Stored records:
▬▬▬▬▬▬▬▬▬▬

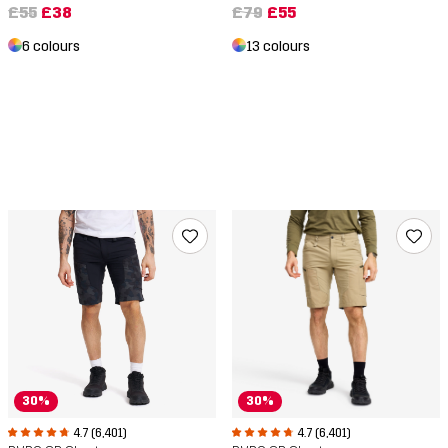
£79
£55
£55
£38
13 colours
6 colours
30%
30%
4.7 (6,401)
4.7 (6,401)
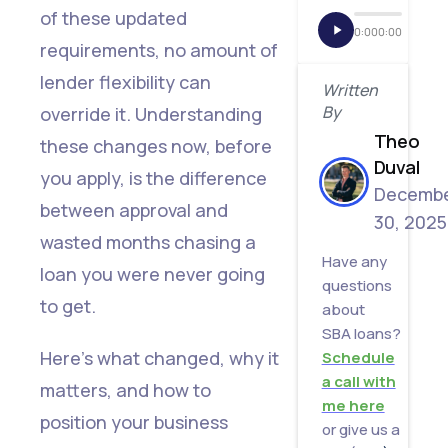
Restored
of these updated
0:00
0:00
requirements, no amount of
3.
lender flexibility can
Minimum
Written
By
override it. Understanding
SBSS
Theo
these changes now, before
Score
Duval
you apply, is the difference
Increased
Decemb
between approval and
from
30, 2025
wasted months chasing a
155 to
Have any
loan you were never going
165
questions
to get.
about
4.
SBA loans?
Merchant
Here's what changed, why it
Schedule
a call with
Cash
matters, and how to
me here
Advance
position your business
or give us a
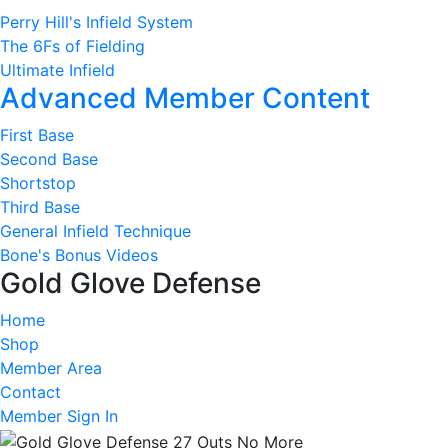
Perry Hill's Infield System
The 6Fs of Fielding
Ultimate Infield
Advanced Member Content
First Base
Second Base
Shortstop
Third Base
General Infield Technique
Bone's Bonus Videos
Gold Glove Defense
Home
Shop
Member Area
Contact
Member Sign In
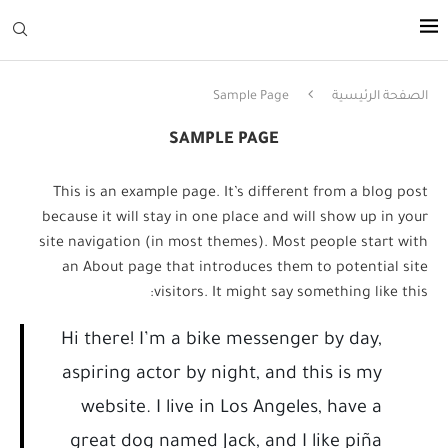
Sample Page
الصفحة الرئيسية
SAMPLE PAGE
This is an example page. It’s different from a blog post
because it will stay in one place and will show up in your
site navigation (in most themes). Most people start with
an About page that introduces them to potential site
visitors. It might say something like this:
Hi there! I’m a bike messenger by day,
aspiring actor by night, and this is my
website. I live in Los Angeles, have a
great dog named Jack, and I like piña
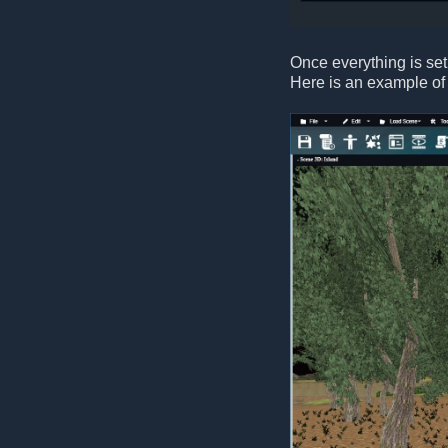
Once everything is set
Here is an example of 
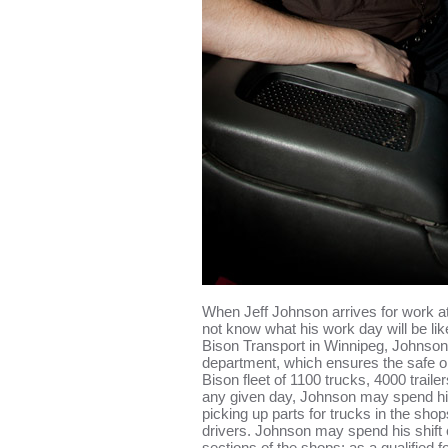
When Jeff Johnson arrives for work a
not know what his work day will be lik
Bison Transport in Winnipeg, Johnson
department, which ensures the safe op
Bison fleet of 1100 trucks, 4000 trail
any given day, Johnson may spend his 
picking up parts for trucks in the shop
drivers. Johnson may spend his shift 
sections of the shops; as a qualified fo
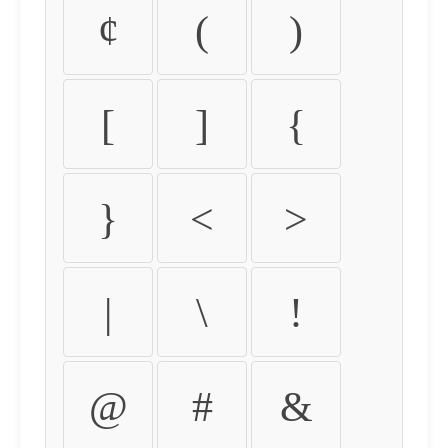
¢
(
)
[
]
{
}
<
>
|
\
!
@
#
&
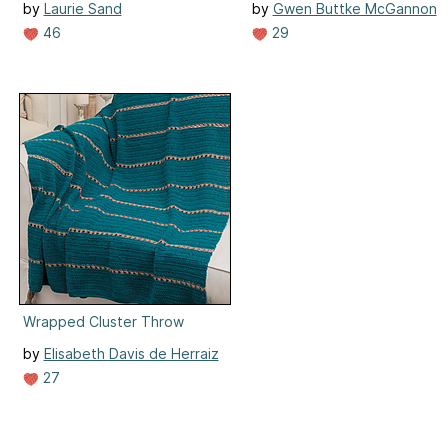
by
Laurie Sand
by
Gwen Buttke McGannon
46
29
Wrapped Cluster Throw
by
Elisabeth Davis de Herraiz
27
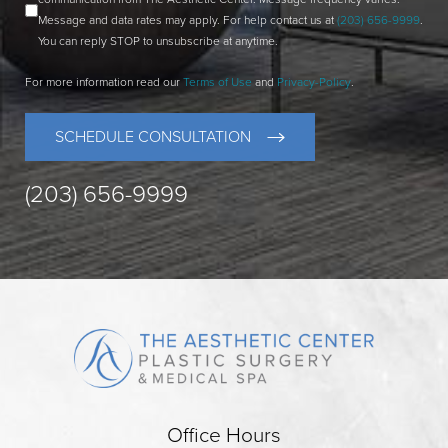
Message and data rates may apply. For help contact us at
(203) 656-9999
.
You can reply STOP to unsubscribe at anytime.
For more information read our
Terms of Use
and
Privacy-Policy
.
SCHEDULE CONSULTATION
(203) 656-9999
Office Hours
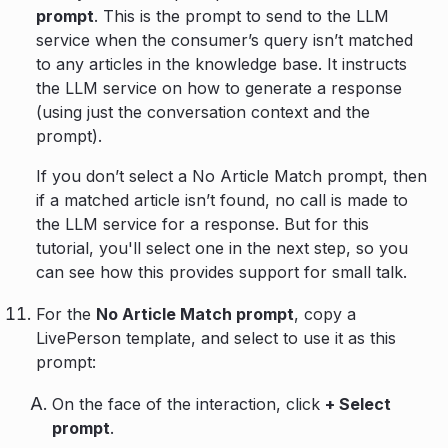
prompt
. This is the prompt to send to the LLM
service when the consumer’s query isn’t matched
to any articles in the knowledge base. It instructs
the LLM service on how to generate a response
(using just the conversation context and the
prompt).
If you don’t select a No Article Match prompt, then
if a matched article isn’t found, no call is made to
the LLM service for a response. But for this
tutorial, you'll select one in the next step, so you
can see how this provides support for small talk.
For the
No Article Match prompt
, copy a
LivePerson template, and select to use it as this
prompt:
On the face of the interaction, click
+ Select
prompt
.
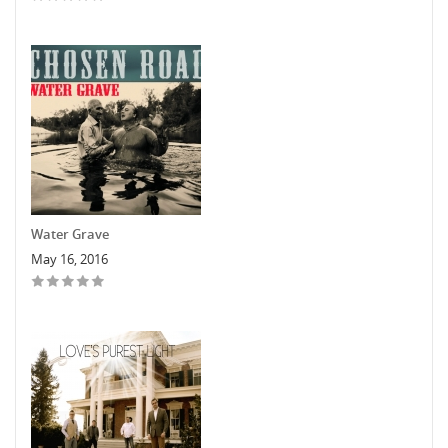
Water Grave
May 16, 2016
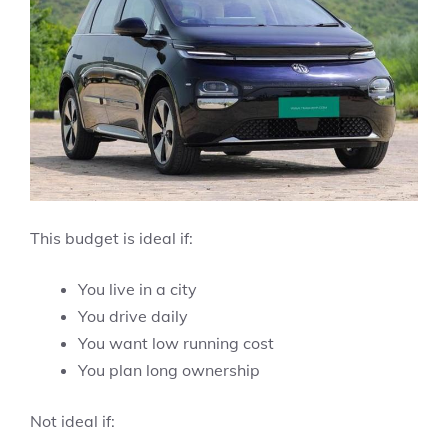
This budget is ideal if:
You live in a city
You drive daily
You want low running cost
You plan long ownership
Not ideal if:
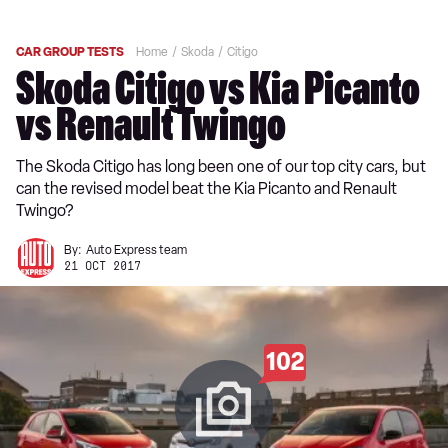
CAR GROUP TESTS
Home
Skoda
Citigo
Skoda Citigo vs Kia Picanto
vs Renault Twingo
The Skoda Citigo has long been one of our top city cars, but
can the revised model beat the Kia Picanto and Renault
Twingo?
By:
Auto Express team
21 OCT 2017
102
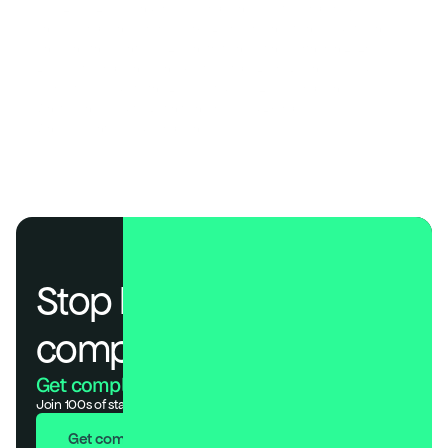
SOC 2, ISO 27001, and HIPAA Compliance Costs Compared
The AI Compliance Frameworks Every Organization Needs to Know
Choosing the Right SOC 2 Penetration Testing Partner in 2026
EU AI Act Compliance Checklist: 7 Steps Every Business Needs
A Practical Guide to the EU AI Act & ISO 42001 Compliance
What Is an AI Audit? (Definition, Process & Examples)
Why AI Agents Need Compliance Too 
Stop losing deals to 
compliance.
Get compliant. Keep building.
Join 100s of startups who got audit-ready in days, not months.
Get compliant in 7 days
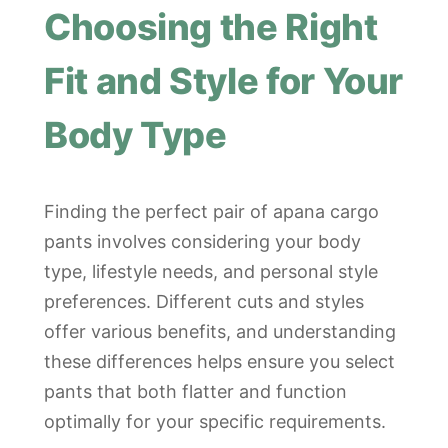
Choosing the Right
Fit and Style for Your
Body Type
Finding the perfect pair of apana cargo
pants involves considering your body
type, lifestyle needs, and personal style
preferences. Different cuts and styles
offer various benefits, and understanding
these differences helps ensure you select
pants that both flatter and function
optimally for your specific requirements.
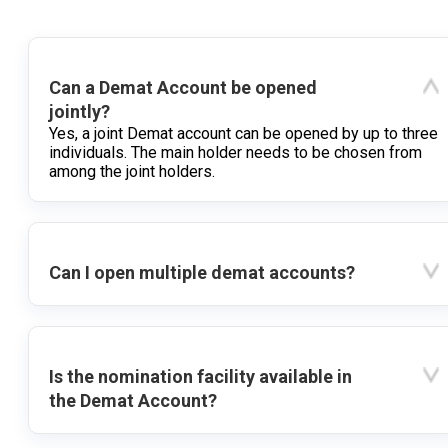
Can a Demat Account be opened
jointly?
Yes, a joint Demat account can be opened by up to three
individuals. The main holder needs to be chosen from
among the joint holders.
Can I open multiple demat accounts?
Is the nomination facility available in
the Demat Account?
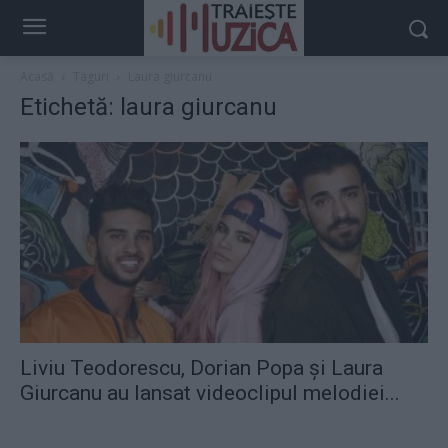
Acasă
Taguri
Laura giurcanu
Etichetă: laura giurcanu
Liviu Teodorescu, Dorian Popa şi Laura
Giurcanu au lansat videoclipul melodiei...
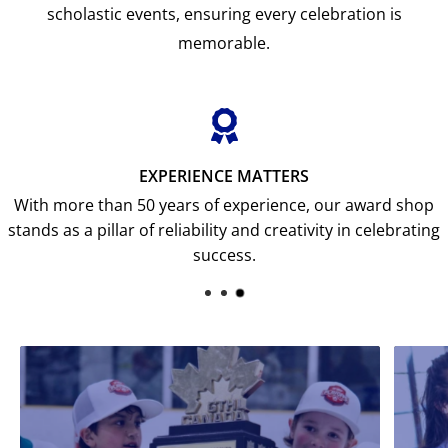
scholastic events, ensuring every celebration is
memorable.
EXPERIENCE MATTERS
With more than 50 years of experience, our award shop
stands as a pillar of reliability and creativity in celebrating
success.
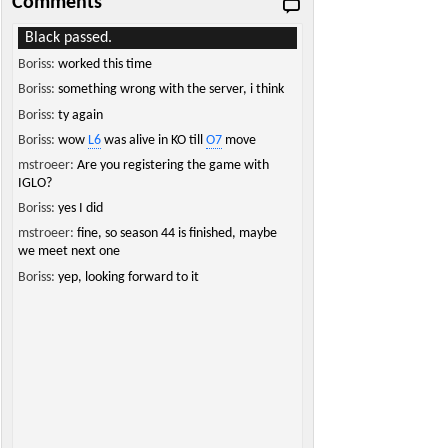
Comments
Black passed.
Boriss:
worked this time
Boriss:
something wrong with the server, i think
Boriss:
ty again
Boriss:
wow
L6
was alive in KO till
O7
move
mstroeer:
Are you registering the game with
IGLO?
Boriss:
yes I did
mstroeer:
fine, so season 44 is finished, maybe
we meet next one
Boriss:
yep, looking forward to it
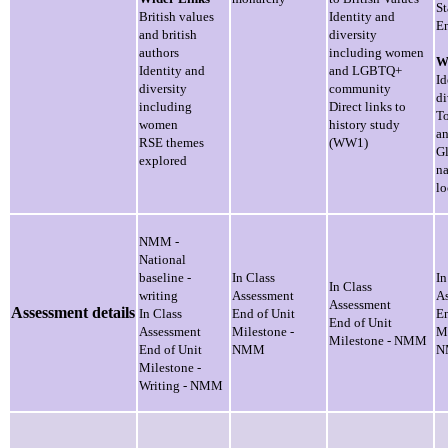
St
British values
Identity and
En
and british
diversity
authors
including women
W
Identity and
and LGBTQ+
Id
diversity
community
di
including
Direct links to
To
women
history study
an
RSE themes
(WW1)
Gl
explored
na
lo
NMM -
National
baseline -
In Class
In
In Class
writing
Assessment
A
Assessment
Assessment details
In Class
End of Unit
En
End of Unit
Assessment
Milestone -
Mi
Milestone - NMM
End of Unit
NMM
N
Milestone -
Writing - NMM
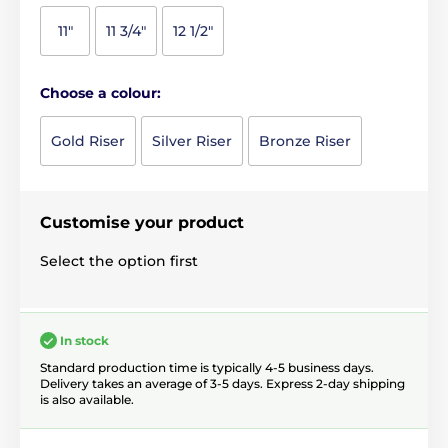
11"
11 3/4"
12 1/2"
Choose a colour:
Gold Riser
Silver Riser
Bronze Riser
Customise your product
Select the option first
In stock
Standard production time is typically 4-5 business days.
Delivery takes an average of 3-5 days. Express 2-day shipping
is also available.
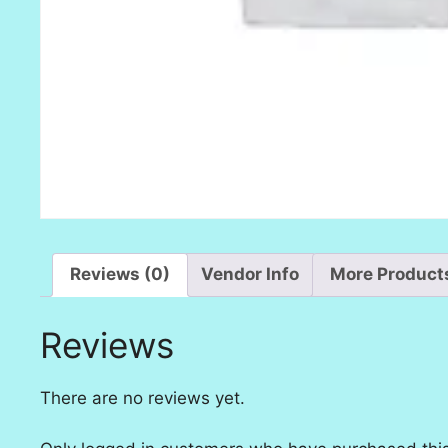
Reviews (0)
Vendor Info
More Product
Reviews
There are no reviews yet.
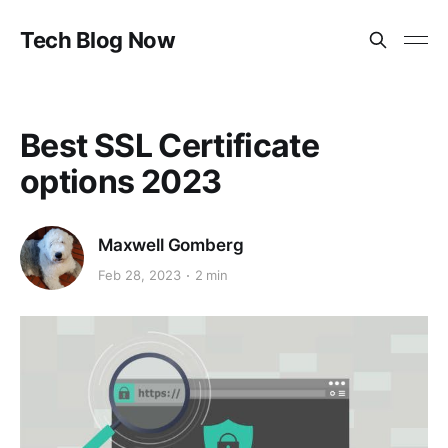
Tech Blog Now
Best SSL Certificate
options 2023
Maxwell Gomberg
Feb 28, 2023
2 min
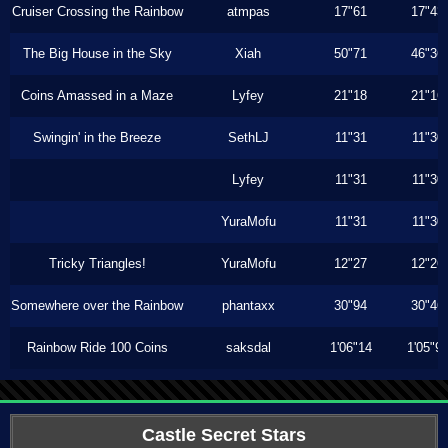
Cruiser Crossing the Rainbow
atmpas
17"61
17"43
The Big House in the Sky
Xiah
50"71
46"36
Coins Amassed in a Maze
Lyfey
21"18
21"16
Swingin' in the Breeze
SethLJ
11"31
11"30
Lyfey
11"31
11"30
YuraMofu
11"31
11"30
Tricky Triangles!
YuraMofu
12"27
12"26
Somewhere over the Rainbow
phantaxx
30"94
30"46
Rainbow Ride 100 Coins
saksdal
1'06"14
1'05"9
Castle Secret Stars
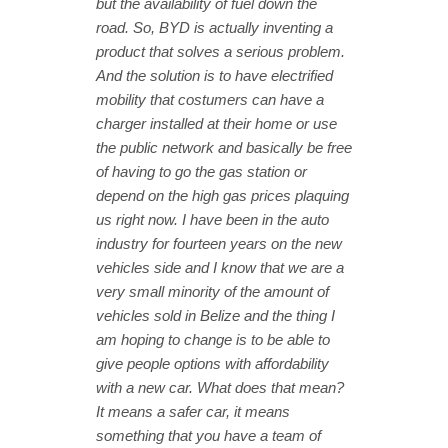
but the availability of fuel down the
road. So, BYD is actually inventing a
product that solves a serious problem.
And the solution is to have electrified
mobility that costumers can have a
charger installed at their home or use
the public network and basically be free
of having to go the gas station or
depend on the high gas prices plaquing
us right now. I have been in the auto
industry for fourteen years on the new
vehicles side and I know that we are a
very small minority of the amount of
vehicles sold in Belize and the thing I
am hoping to change is to be able to
give people options with affordability
with a new car. What does that mean?
It means a safer car, it means
something that you have a team of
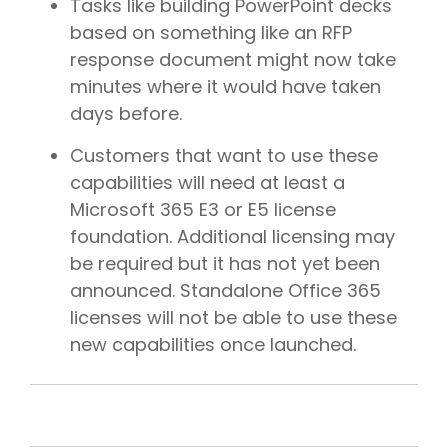
Tasks like building PowerPoint decks
based on something like an RFP
response document might now take
minutes where it would have taken
days before.
Customers that want to use these
capabilities will need at least a
Microsoft 365 E3 or E5 license
foundation. Additional licensing may
be required but it has not yet been
announced. Standalone Office 365
licenses will not be able to use these
new capabilities once launched.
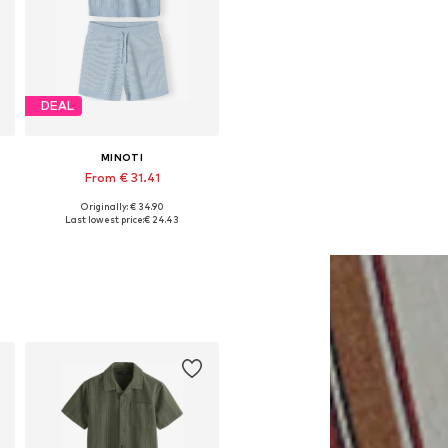
DEAL
MINOTI
From € 31.41
Originally: € 34.90
Available in many sizes
Last lowest price:
€ 24.43
Add to basket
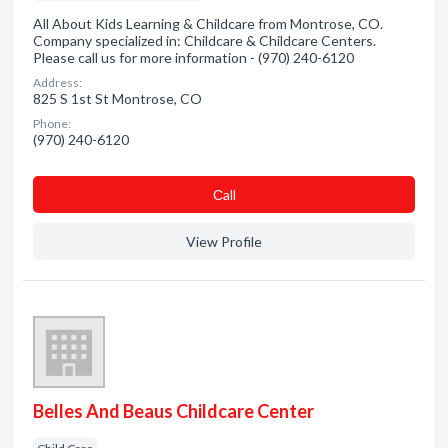
All About Kids Learning & Childcare from Montrose, CO.
Company specialized in: Childcare & Childcare Centers.
Please call us for more information - (970) 240-6120
Address:
825 S 1st St Montrose, CO
Phone:
(970) 240-6120
Сall
View Profile
Belles And Beaus Childcare Center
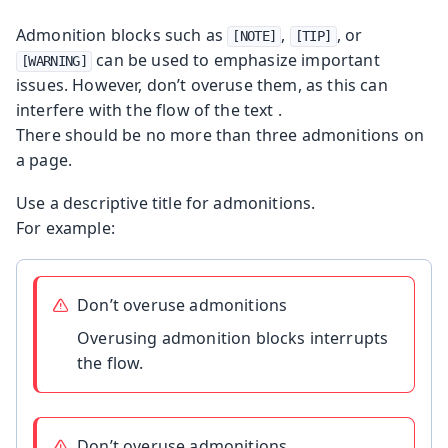
Admonition blocks such as
,
, or
[NOTE]
[TIP]
can be used to emphasize important
[WARNING]
issues. However, don’t overuse them, as this can
interfere with the flow of the text .
There should be no more than three admonitions on
a page.
Use a descriptive title for admonitions.
For example:
Don’t overuse admonitions
Overusing admonition blocks interrupts
the flow.
Don’t overuse admonitions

▬▬▬▬▬▬▬▬▬▬

## TRY IT
From the records above, repeat exactly the lines from the one with "send to the LLM" through the one with "the LLM service for a response. But for this", both included.

## RESULT BELOW
. This is the prompt to send to the LLM
service when the consumer’s query isn’t matched
to any articles in the knowledge base. It instructs
the LLM service on how to generate a response
(using just the conversation context and the
prompt).
If you don’t select a No Article Match prompt, then
if a matched article isn’t found, no call is made to
the LLM service for a response. But for this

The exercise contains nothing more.